18. Wie hoch sind die Forderungen, die bis zum 30.11.2008 in die Insolvenztabelle eingetragen wurden, und wie hoch ist die Zahl der Gläubiger, die hinter diesen Forderungen stehen?
Zu 17 und 18:
Die Fragen können nicht ohne Verletzung der Grundsätze des § 4 Insolvenzordnung (InsO) in Verbindung mit § 299 der Zivilprozessordnung (ZPO) beantwortet werden. Aus den Vorschriften ergibt sich, dass es sich bei Insolvenzverfahren (verschärft bei solchen, die noch nicht abgeschlossen sind) um sogenannte parteiöffentliche Verfahren handelt, zu deren Akten und Aktenbestandteilen in erster Linie nur am Verfahren Beteiligte oder (eingeschränkt) Personen mit einem rechtlichen Interesse Zugang haben. Über diesen Zugang entscheidet nach § 299 Abs. 2 der ZPO der "Vorstand"des Gerichts in dessen Akten eingesehen werden soll. Mit der Einschränkung wird den Datenschutzinteressen betroffener Schuldner aber auch denjenigen der Gläubiger Rechnung getragen.
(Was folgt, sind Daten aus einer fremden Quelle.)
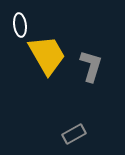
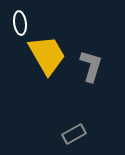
white ellipse: moved 2 px up
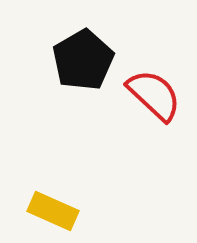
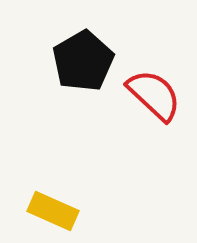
black pentagon: moved 1 px down
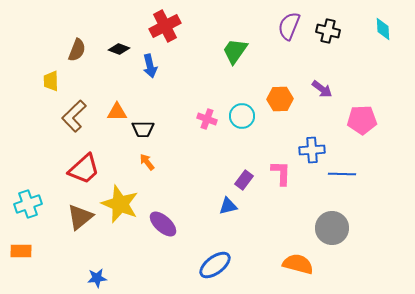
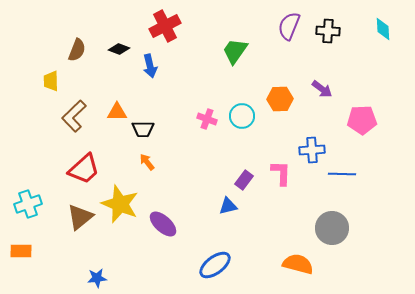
black cross: rotated 10 degrees counterclockwise
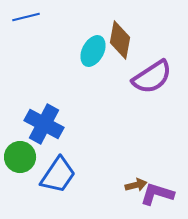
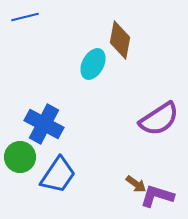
blue line: moved 1 px left
cyan ellipse: moved 13 px down
purple semicircle: moved 7 px right, 42 px down
brown arrow: moved 1 px up; rotated 50 degrees clockwise
purple L-shape: moved 2 px down
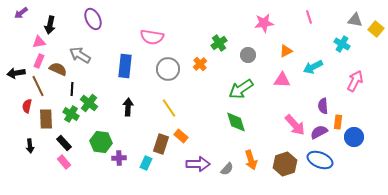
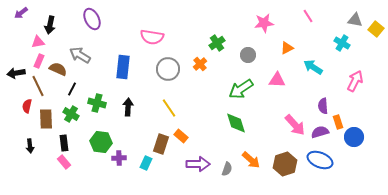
pink line at (309, 17): moved 1 px left, 1 px up; rotated 16 degrees counterclockwise
purple ellipse at (93, 19): moved 1 px left
pink triangle at (39, 42): moved 1 px left
green cross at (219, 43): moved 2 px left
cyan cross at (342, 44): moved 1 px up
orange triangle at (286, 51): moved 1 px right, 3 px up
blue rectangle at (125, 66): moved 2 px left, 1 px down
cyan arrow at (313, 67): rotated 60 degrees clockwise
pink triangle at (282, 80): moved 5 px left
black line at (72, 89): rotated 24 degrees clockwise
green cross at (89, 103): moved 8 px right; rotated 24 degrees counterclockwise
green diamond at (236, 122): moved 1 px down
orange rectangle at (338, 122): rotated 24 degrees counterclockwise
purple semicircle at (319, 132): moved 1 px right; rotated 12 degrees clockwise
black rectangle at (64, 143): rotated 35 degrees clockwise
orange arrow at (251, 160): rotated 30 degrees counterclockwise
gray semicircle at (227, 169): rotated 24 degrees counterclockwise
Ohne eine Auswertung der Daten aus der Akte des laufenden Insolvenzverfahrens, und damit einer Weitergabe von grundsätzlich geschützten Informationen, ist eine Beantwortung der Fragen nicht möglich.
19. Welche internen oder externen Sachverständigen haben im Auftrag der Staatsanwaltschaft Braunschweig die hochkomplexen Anlageprospekte der Göttinger Gruppe auf Rechtmäßigkeit geprüft (ARD "plusminus": "Göttinger Gruppe - Alptraum ohne Ende", 08.07.2008)?
Zu 19:
Die Staatsanwaltschaft Braunschweig hat keine externen Sachverständigen mit der Prüfung der Rechtmäßigkeit der Anlageprospekte der Göttinger Gruppe beauftragt. Im Rahmen ihrer Prüfungen sind gutachterliche Stellungnahmen namhafter Rechtswissenschaftler, die von verschiedenen Zivil-gerichten in Auftrag gegeben worden waren, beigezogen und ausgewertet worden. Des Weiteren hat die Staatsanwaltschaft Braunschweig die Emissionsprospekte fortlaufend bis zur Einstellung des Emissionsgeschäftes im Jahr 2000 insbesondere unter dem strafrechtlichen Gesichtspunkt des Kapitalanlagebetruges nach § 264 a StGB durch hausinterne Wirtschaftsreferenten und Buchhalter prüfen lassen.
20. Zu welchem Ergebnis hat die Prüfung der Anlageprospekte der Göttinger Gruppe durch die Staatsanwaltschaft Braunschweig geführt?
Zu 20:
Die Prüfung der Emissionsprospekte hat keine Anhaltspunkte für vorsätzliche Tathandlungen im Sinne des § 264 a StGB ergeben.
21. Hat die Staatsanwaltschaft Braunschweig jeweils vor Ort geprüft, ob die Anlageprospekte der Göttinger Gruppe die jeweiligen Anlageobjekte und die betreffenden Risiken tatsächlich zu-treffend beschrieben haben?
Zu 21:
Die wirtschaftliche Situation der Göttinger Gruppe und ihrer Gruppenunternehmen lag der Staats-anwaltschaft Braunschweig offen. Die grundlegenden Unternehmenszahlen waren zuvor bereits vom Prüfverband Deutscher Banken e. V. ermittelt worden. Diese Zahlen stimmten wiederum mit den Zahlen überein, die unabhängige Wirtschaftsprüfer in den Jahresabschlüssen der betreffenden Firmen testiert hatten. Letztere haben ausdrücklich mitgeteilt, die Zahlen selbst ermittelt und nicht kritiklos von den Verantwortlichen der Göttinger Gruppe übernommen zu haben. Die testierten Jah-resabschlüsse haben die Prüfer des Prüfverbandes Deutscher Banken e. V. ebenfalls bestätigt.
Soweit es Differenzen zur Einschätzung der wirtschaftlichen Situation der Göttinger Gruppe gege-ben hat, beruhten diese auf der Anwendung unterschiedlicher Bilanzierungsmethoden und der ab-weichenden Bewertung von Vermögenswerten. Trotz der an sich offenen Zahlen ist die Verwen-dung der Anlagegelder von der zuständigen Wirtschaftsreferentin der Staatsanwaltschaft Braun-schweig umfassend geprüft worden. Die Immobilienwerte sind anhand von Bewertungsgutachten und durch polizeiliche Ermittlungen vor Ort verifiziert worden.